I hear some people also call the movie Blade 2.

 

I can't really pinpoint the highlight of the film. No wait, that's not right. I can pinpoint several. Dialogues were cleverly very short and to the point so as not to bore the audience. We wouldn't want them to fall asleep between action sequences. I also enjoyed that said dialogues were filled with profanity. I mean, its not enough nowadays that we get derivative crap or sequels just for the sake of money. They also must have profanity by the metric load, because you know, it really adds to the immershun! thingie. It appeals to all generations and lifestyles, I guess, much like DVD and All in the Family reruns.

 

But what I also find interesting in the movie (aside Leonor Varela's curves) is the excellent script presented to us. I was really excited when I saw things like a guy fighting deadly vampires with nothing more than a shoulder pad, a heavy mace and some tattoos. It not only bodes well for originality, but it makes perfect sense. Kinda like waltzing into a warehouse with an underground rave scene flashing big weapons and having folks keep on dancing despite the fact that a handful of heavilly armed goons happened to carry enough weaponry to destroy the area. I have to find me some raves, they seem to be very relaxing.

 

Equally impressive is how vampires evolved. No longer a secret society of sorts, they're now nestled into their own corporate-looking buildings filled with multiple identity-checking machinery. Not that it matters much, though, given most of the vampires are so stiff in their acting that I'd be surpised that, gender-aside, there was an actual difference. They look like a cross between Keanu Reeves' wooden face and Nicholas Cage's dull voice: wheter they're fighting, dying, bleeding, or cracking jokes ("Can you blush ke ke ke") they will always look the same and keep the same face and monotone, emotionless voices. At least they'll have perfect models for action figurines based on most of the cast's acting, so not all is lost.

 

Speaking of cast you have some very well-crafted characters.
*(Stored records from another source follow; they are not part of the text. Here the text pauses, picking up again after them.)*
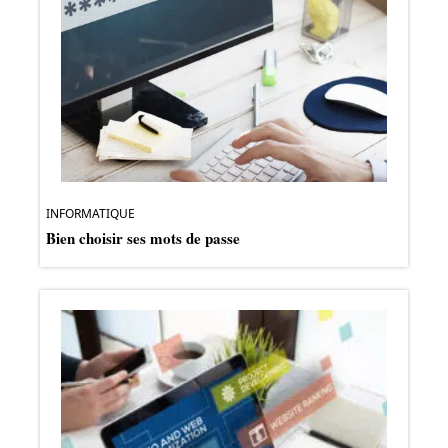
INFORMATIQUE
Bien choisir ses mots de passe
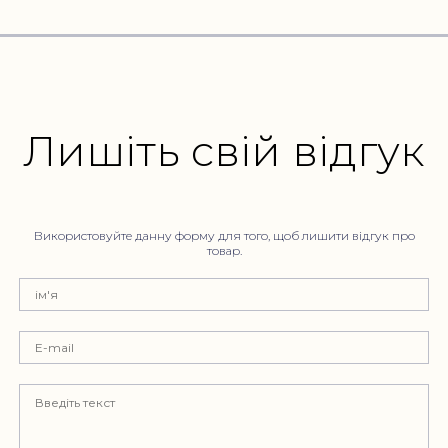
Лишіть свій відгук
Використовуйте данну форму для того, щоб лишити відгук про
товар.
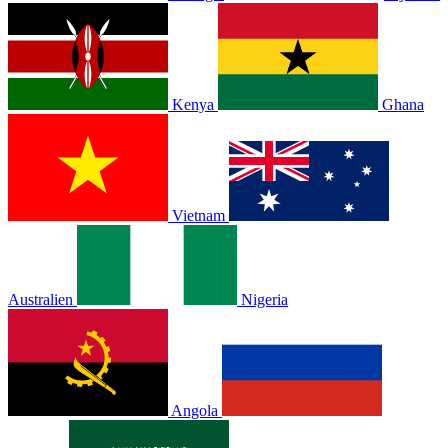
Kenya
Ghana
Vietnam
Australien
Nigeria
Angola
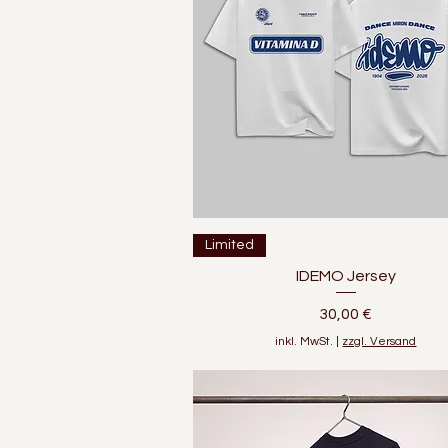
Schnellansicht
Limited
IDEMO Jersey
Preis
30,00 €
inkl. MwSt.
|
zzgl. Versand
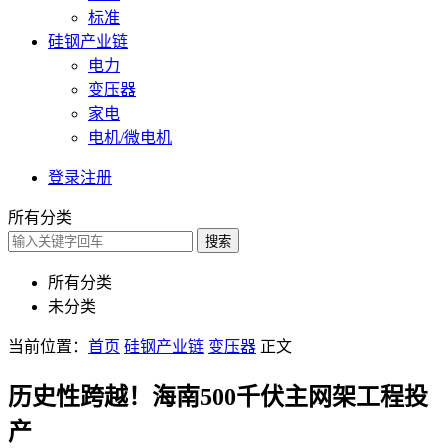
标准
硅钢产业链
电力
变压器
家电
电机/微电机
登录
注册
所有分类
搜索
所有分类
未分类
当前位置：
首页
硅钢产业链
变压器
正文
历史性跨越！海南500千伏主网架工程投
产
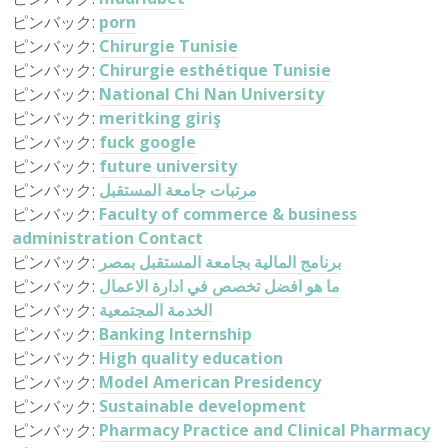
ピンバック:
porn
ピンバック:
Chirurgie Tunisie
ピンバック:
Chirurgie esthétique Tunisie
ピンバック:
National Chi Nan University
ピンバック:
meritking giriş
ピンバック:
fuck google
ピンバック:
future university
ピンバック:
مرتبات جامعة المستقبل
ピンバック:
Faculty of commerce & business
administration Contact
ピンバック:
برنامج المالية بجامعة المستقبل بمصر
ピンバック:
ما هو افضل تخصص في ادارة الاعمال
ピンバック:
الخدمة المجتمعية
ピンバック:
Banking Internship
ピンバック:
High quality education
ピンバック:
Model American Presidency
ピンバック:
Sustainable development
ピンバック:
Pharmacy Practice and Clinical Pharmacy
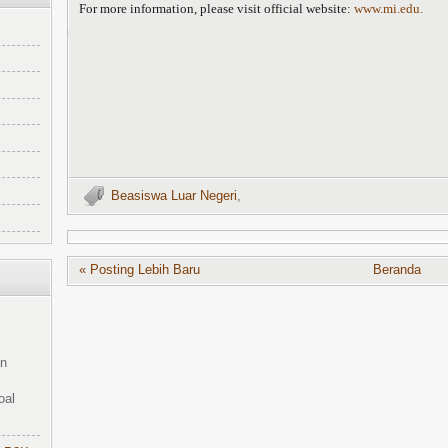
For more information, please visit official website:
www.mi.edu.
Beasiswa Luar Negeri
,
« Posting Lebih Baru
Beranda
an
oal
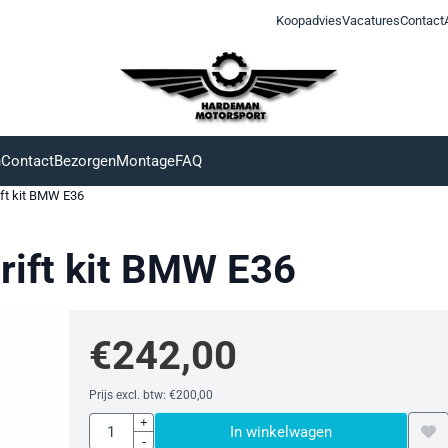
Koopadvies
Vacatures
Contact
n
Contact
Bezorgen
Montage
FAQ
ift kit BMW E36
rift kit BMW E36
€
242,00
Prijs excl. btw:
€
200,00
Aantal
+
In winkelwagen
-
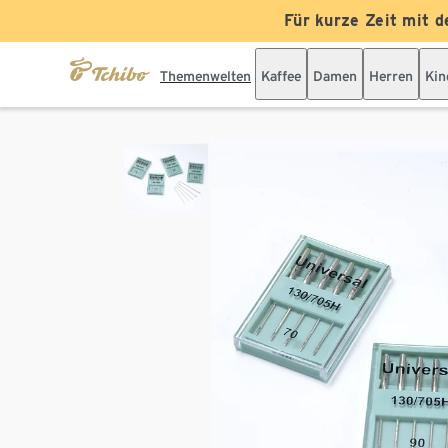
Für kurze Zeit mit d
Themenwelten
Kaffee
Damen
Herren
Kin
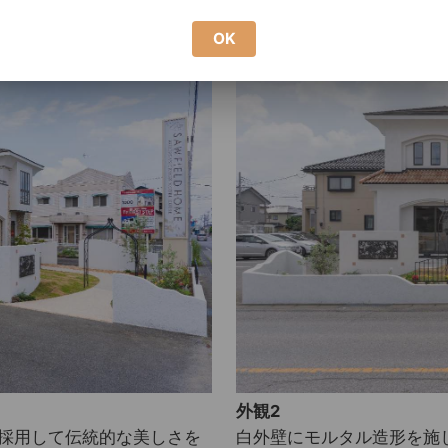
OK
外観2
採用して伝統的な美しさを
白外壁にモルタル造形を施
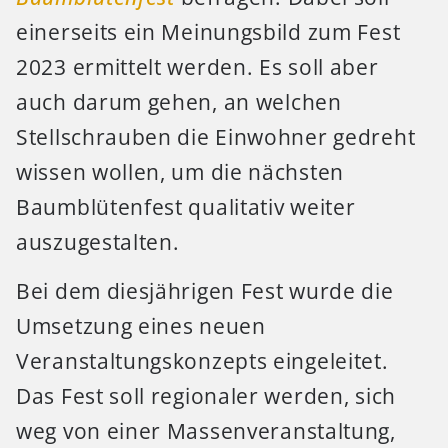
einerseits ein Meinungsbild zum Fest
2023 ermittelt werden. Es soll aber
auch darum gehen, an welchen
Stellschrauben die Einwohner gedreht
wissen wollen, um die nächsten
Baumblütenfest qualitativ weiter
auszugestalten.
Bei dem diesjährigen Fest wurde die
Umsetzung eines neuen
Veranstaltungskonzepts eingeleitet.
Das Fest soll regionaler werden, sich
weg von einer Massenveranstaltung,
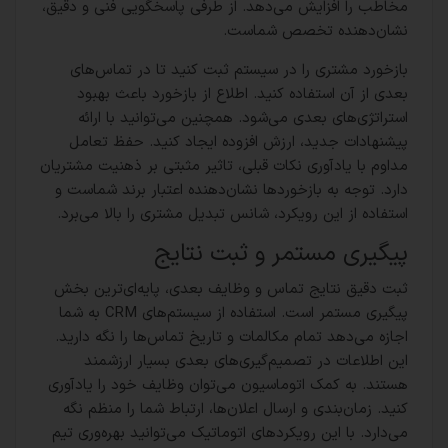
مخاطب را افزایش می‌دهد. از طرفی پاسخگویی فنی و دقیق،
نشان‌دهنده تخصص شماست.
بازخورد مشتری را در سیستم ثبت کنید تا در تماس‌های
بعدی از آن استفاده کنید. اطلاع از بازخورد باعث بهبود
استراتژی‌های بعدی می‌شود. همچنین می‌توانید با ارائه
پیشنهادات جدید، ارزش افزوده ایجاد کنید. حفظ تعامل
مداوم با یادآوری نکات قبلی، تاثیر مثبتی بر ذهنیت مشتریان
دارد. توجه به بازخوردها نشان‌دهنده اعتبار برند شماست و
استفاده از این رویکرد، شانس تبدیل مشتری را بالا می‌برد.
پیگیری مستمر و ثبت نتایج
ثبت دقیق نتایج تماس و وظایف بعدی، پایه‌ای‌ترین بخش
پیگیری مستمر است. استفاده از سیستم‌های CRM به شما
اجازه می‌دهد تمام مکالمات و تاریخ تماس‌ها را نگه دارید.
این اطلاعات در تصمیم‌گیری‌های بعدی بسیار ارزشمند
هستند. به کمک اتوماسیون می‌توان وظایف خود را یادآوری
کنید. زمان‌بندی و ارسال اعلان‌ها، ارتباط شما را منظم نگه
می‌دارد. با این رویکردهای اتوماتیک می‌توانید بهره‌وری تیم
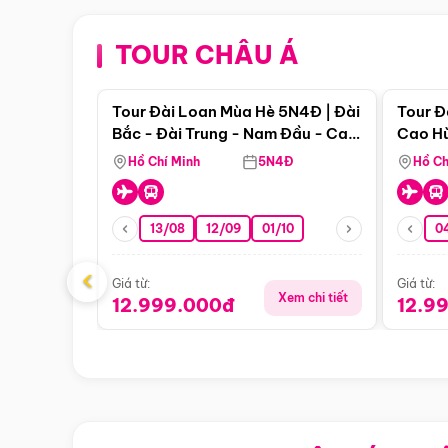
TOUR CHÂU Á
Điểm nổi bật
Tour Đài Loan Mùa Hè 5N4Đ | Đài
Tour Đ
Bắc - Đài Trung - Nam Đầu - Cao
Cao Hù
Hùng ( Bay Vn)
(Bay V
Hồ Chí Minh
5N4Đ
Hồ Ch
13/08
12/09
01/10
0
‹
Giá từ:
Giá từ:
Xem chi tiết
12.999.000đ
12.9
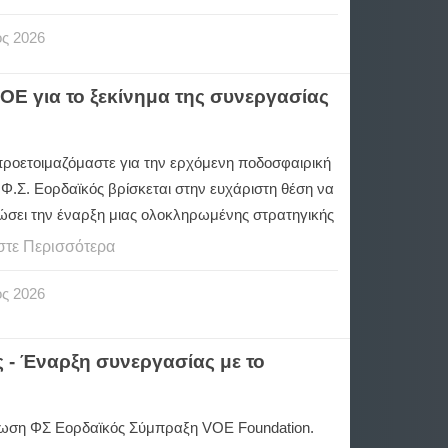
ος
2026
E για το ξεκίνημα της συνεργασίας
ροετοιμαζόμαστε για την ερχόμενη ποδοσφαιρική
 Φ.Σ. Εορδαϊκός βρίσκεται στην ευχάριστη θέση να
ώσει την έναρξη μιας ολοκληρωμένης στρατηγικής
στε Περισσότερα
ος
2026
 - Έναρξη συνεργασίας με το
ωση ΦΣ Εορδαϊκός Σύμπραξη VOE Foundation.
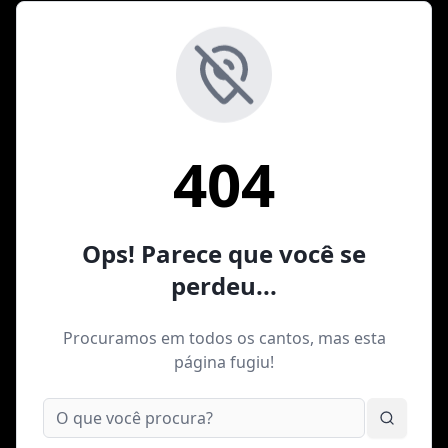
404
Ops! Parece que você se
perdeu...
Procuramos em todos os cantos, mas esta
página fugiu!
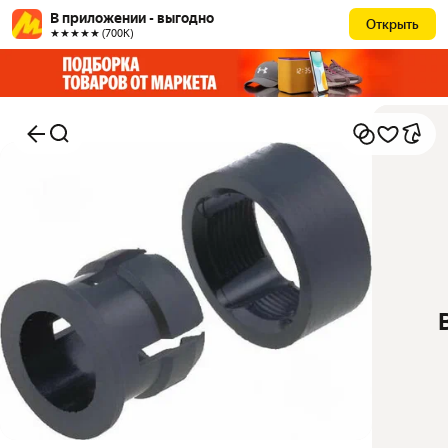
В приложении - выгодно
Открыть
★★★★★ (700К)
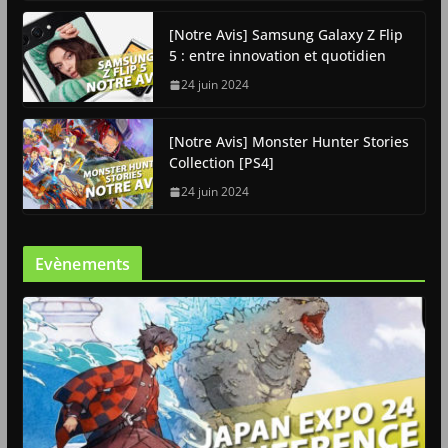
[Notre Avis] Samsung Galaxy Z Flip
5 : entre innovation et quotidien
24 juin 2024
[Notre Avis] Monster Hunter Stories
Collection [PS4]
24 juin 2024
Evènements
I have got to hand it to the writers. You have a very original "yo yo yo wassup dude I speak like an foul-mouthed moron and move like a rapper but I can make bombz0rz!!!"-themed personage. His acting - not all too different from the cinematic tour de force that was Dude, Where's My Car? - is a shining example of how Hollywood can actually bring out the bestest, freshest actors. Kris Kristofferson, as the aged partner of Blade, really shines as well. Well, what little is possible to shine trough that film of filth and grime on his clothes and hair, anyway.

 

The Bloodpack - a curious vampiric mercenary force that was trained to catch Blade but can't stand up to lesser vampires, in a striking resemblance to the prestiged members of Neverwinter's Academy that succumbed at the hands of 1 HP Goblins - is perfect. If you handn't guessed it, the towering behemoth that I mentioned before (the half-naked, mace-wielding prince of harm) is one of them. They are a very diverse and atypical bunch, and some of the best lines in the movie ("Yaaarrgh!!!") are theirs. This was *the* posse that should be in all rap videoclips. They own like no other posse has owned before.

 

Another great thing about this movie is the storyline. It friggin' rocks. You just cannot shake the feeling that, if Blade and the chick actually got it on, you'd cry because of its perfection. There's blood. There's coreographed stunts. CGI ass-kicking powered by WWF moves. Vampires investing in DNA-tampering. Vampiric roadkill. It's got everything. It really is a shame that the main vampire chick (as cool and hot /as Drow chicks) didn't get it on with Blade. I mean come on. Black vampires need loving too. But I think its understandable. In my conspirational expertise, I think the movie was slated to have the main romance happen between Wesley Snipes and Ron Pearlman. Seriously. They flirt with each other like no one else in the movie (except the hot vampire chick and her three-way jaw brother in the end... yes, there's some vampiric inbred innuendo too, for those that like it). The best and most romantic lines belong to them ("Can you blush?" and "**** you" are riveting). Many times they're face to face, and you can't shake the feeling that they're about to lock lips. When Pearlman's raspy, seductive voice tells Snipes that the switch in the bomb is stuck, you can be sure that any gay person in the theatre will just cream themselves with pure extasy.

 

Alas, Blade has to resign himself to just rubbing his leather outfit on himself.

 

 

Seriously, its great. I can't wait for Blade 3.

 

 

 

Yes, this is not meant to be taken seriously.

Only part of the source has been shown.